(Stored records)

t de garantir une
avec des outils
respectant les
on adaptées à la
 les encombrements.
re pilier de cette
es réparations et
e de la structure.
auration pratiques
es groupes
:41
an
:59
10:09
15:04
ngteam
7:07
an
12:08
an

Exercise requirements
The records above need to be written out once more, exactly.

Solution for this task
t de garantir une
avec des outils
respectant les
on adaptées à la
 les encombrements.
re pilier de cette
es réparations et
e de la structure.
auration pratiques
es groupes
:41
an
:59
10:09
15:04
ngteam
7:07
an
12:08
an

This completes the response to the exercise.